-- What is needed --
Nothing but a number should be returned: the count of lines in the records that contain "Saved".

(Source records)
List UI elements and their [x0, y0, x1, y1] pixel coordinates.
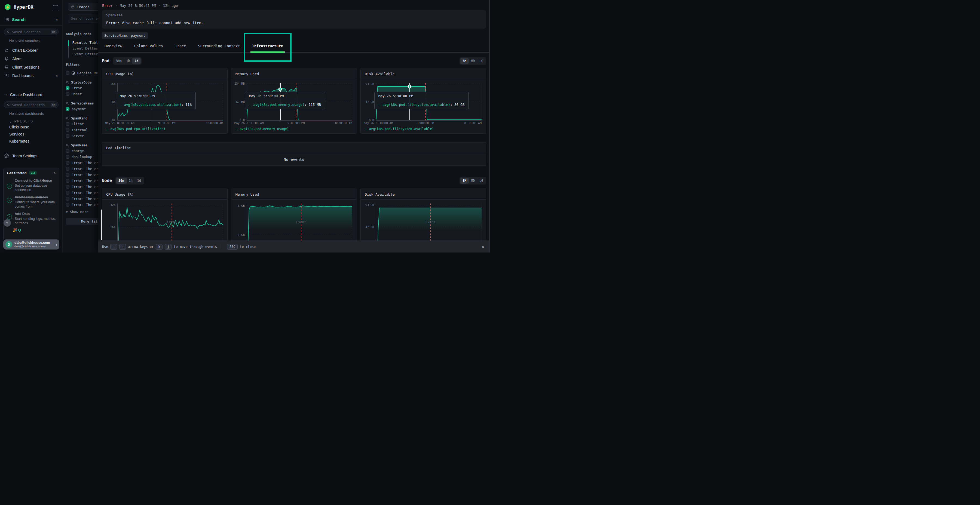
- filter-checkbox[interactable]: [66, 155, 69, 159]
- preset-item-clickhouse[interactable]: ClickHouse: [0, 124, 62, 130]
- presets-toggle[interactable]: ∨ PRESETS: [9, 119, 62, 124]
- user-menu[interactable]: D dale@clickhouse.com dale@clickhouse.co…: [3, 240, 59, 249]
- pod-size-lg[interactable]: LG: [477, 58, 485, 64]
- page-scrollbar[interactable]: [489, 0, 490, 252]
- tab-column-values[interactable]: Column Values: [128, 40, 169, 52]
- tab-trace[interactable]: Trace: [169, 40, 192, 52]
- more-filters-button[interactable]: More fil: [66, 218, 98, 225]
- user-email: dale@clickhouse.com: [14, 241, 50, 245]
- filter-checkbox[interactable]: [66, 197, 69, 200]
- node-range-1d[interactable]: 1d: [135, 178, 143, 184]
- close-icon[interactable]: ✕: [482, 245, 484, 249]
- filter-checkbox[interactable]: [66, 173, 69, 176]
- team-settings-label: Team Settings: [12, 154, 37, 158]
- sidebar-item-dashboards[interactable]: Dashboards∧: [0, 71, 62, 80]
- k-key[interactable]: k: [156, 244, 162, 250]
- tab-infrastructure[interactable]: Infrastructure: [246, 40, 289, 52]
- filter-checkbox[interactable]: [66, 149, 69, 152]
- denoise-toggle[interactable]: Denoise Re: [66, 70, 98, 76]
- denoise-checkbox[interactable]: [66, 71, 69, 75]
- filter-option[interactable]: Error: The cr: [66, 166, 98, 172]
- filter-option[interactable]: Error: The cr: [66, 184, 98, 190]
- filter-checkbox[interactable]: [66, 185, 69, 189]
- chart-plot-area[interactable]: Event: [376, 203, 482, 246]
- pod-range-1h[interactable]: 1h: [124, 58, 132, 64]
- pod-size-sm[interactable]: SM: [460, 58, 468, 64]
- filter-checkbox[interactable]: [66, 203, 69, 206]
- filter-option[interactable]: Internal: [66, 127, 98, 133]
- pod-range-1d[interactable]: 1d: [132, 58, 141, 64]
- service-name-tag[interactable]: ServiceName: payment: [102, 32, 148, 39]
- filter-checkbox[interactable]: [66, 161, 69, 165]
- sidebar-item-search[interactable]: Search ∧: [0, 17, 62, 22]
- filter-checkbox[interactable]: [66, 179, 69, 183]
- chevron-up-icon[interactable]: ∧: [56, 18, 58, 21]
- event-label: Event: [425, 220, 435, 224]
- sidebar-item-client-sessions[interactable]: Client Sessions: [0, 63, 62, 71]
- filter-checkbox[interactable]: [66, 86, 69, 90]
- preset-item-services[interactable]: Services: [0, 130, 62, 138]
- shortcut-badge: ⌘K: [51, 30, 57, 34]
- source-select[interactable]: Traces: [68, 3, 98, 11]
- tab-overview[interactable]: Overview: [99, 40, 128, 52]
- filter-option[interactable]: Error: The cr: [66, 195, 98, 202]
- chart-plot-area[interactable]: Event: [247, 203, 352, 246]
- filter-option[interactable]: Error: The cr: [66, 172, 98, 178]
- panel-scrollbar-thumb[interactable]: [101, 210, 102, 240]
- search-icon: [66, 102, 69, 105]
- celebration-row[interactable]: 🎉 Q: [13, 228, 59, 232]
- filter-option[interactable]: Error: The cr: [66, 160, 98, 166]
- filters-label: Filters: [66, 63, 98, 67]
- filter-option[interactable]: Server: [66, 133, 98, 139]
- pod-size-md[interactable]: MD: [468, 58, 477, 64]
- preset-item-kubernetes[interactable]: Kubernetes: [0, 138, 62, 145]
- filter-option[interactable]: charge: [66, 148, 98, 154]
- sidebar-item-chart-explorer[interactable]: Chart Explorer: [0, 46, 62, 54]
- node-size-md[interactable]: MD: [468, 178, 477, 184]
- get-started-step[interactable]: ✓Connect to ClickHouseSet up your databa…: [3, 176, 59, 193]
- filter-option[interactable]: payment: [66, 106, 98, 112]
- saved-dashboards-input[interactable]: Saved Dashboards ⌘K: [4, 102, 59, 108]
- filter-option[interactable]: Error: The cr: [66, 178, 98, 184]
- filter-option[interactable]: Error: The cr: [66, 190, 98, 195]
- node-size-sm[interactable]: SM: [460, 178, 468, 184]
- get-started-step[interactable]: ✓Create Data SourcesConfigure where your…: [3, 193, 59, 210]
- filter-checkbox[interactable]: [66, 92, 69, 96]
- saved-searches-input[interactable]: Saved Searches ⌘K: [4, 29, 59, 35]
- show-more-button[interactable]: ∨ Show more: [66, 210, 98, 214]
- chart-title: CPU Usage (%): [102, 68, 227, 79]
- sidebar-item-alerts[interactable]: Alerts: [0, 54, 62, 63]
- arrow-left-key[interactable]: ←: [110, 244, 117, 250]
- arrow-right-key[interactable]: →: [119, 244, 126, 250]
- create-dashboard-button[interactable]: + Create Dashboard: [0, 91, 62, 98]
- node-range-30m[interactable]: 30m: [116, 178, 126, 184]
- collapse-sidebar-icon[interactable]: [53, 5, 58, 9]
- pod-range-30m[interactable]: 30m: [114, 58, 124, 64]
- j-key[interactable]: j: [165, 244, 172, 250]
- chevron-up-icon[interactable]: ∧: [56, 74, 58, 77]
- node-range-1h[interactable]: 1h: [126, 178, 135, 184]
- filter-checkbox[interactable]: [66, 128, 69, 132]
- filter-option[interactable]: dns.lookup: [66, 154, 98, 160]
- y-axis-tick: 47 GB: [365, 100, 374, 103]
- filter-checkbox[interactable]: [66, 167, 69, 171]
- step-description: Set up your database connection: [15, 183, 56, 192]
- filter-checkbox[interactable]: [66, 191, 69, 195]
- chart-plot-area[interactable]: Event: [117, 203, 223, 246]
- chevron-up-icon[interactable]: ∧: [54, 171, 56, 175]
- esc-key[interactable]: ESC: [227, 244, 238, 250]
- filter-option[interactable]: Error: [66, 85, 98, 91]
- filter-checkbox[interactable]: [66, 107, 69, 111]
- get-started-step[interactable]: ✓Add DataStart sending logs, metrics, or…: [3, 210, 59, 226]
- sidebar-item-team-settings[interactable]: Team Settings: [0, 152, 62, 160]
- tab-surrounding-context[interactable]: Surrounding Context: [192, 40, 246, 52]
- help-button[interactable]: ?: [3, 219, 11, 227]
- filter-option-label: charge: [72, 149, 84, 153]
- event-search-input[interactable]: Search your ev: [68, 14, 98, 23]
- filter-option[interactable]: Client: [66, 121, 98, 127]
- filter-option[interactable]: Error: The cr: [66, 202, 98, 208]
- node-size-lg[interactable]: LG: [477, 178, 485, 184]
- filter-checkbox[interactable]: [66, 134, 69, 138]
- filter-checkbox[interactable]: [66, 122, 69, 126]
- filter-option[interactable]: Unset: [66, 91, 98, 97]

-- Output for this exercise --
2